Records from a data collection:
##############################

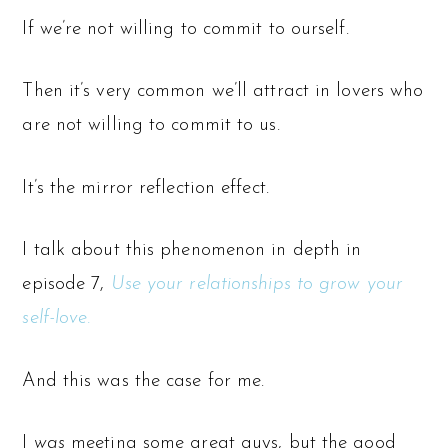
If we’re not willing to commit to ourself.
Then it’s very common we’ll attract in lovers who
are not willing to commit to us.
It’s the mirror reflection effect.
I talk about this phenomenon in depth in
episode 7,
Use your relationships to grow your
self-love.
And this was the case for me.
I
was
meeting some great guys, but the good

##############################

Goal of the exercise:
Exact copy, no pictures: reproduce every entry shown above.

Task solution:
If we’re not willing to commit to ourself.
Then it’s very common we’ll attract in lovers who
are not willing to commit to us.
It’s the mirror reflection effect.
I talk about this phenomenon in depth in
episode 7,
Use your relationships to grow your
self-love.
And this was the case for me.
I
was
meeting some great guys, but the good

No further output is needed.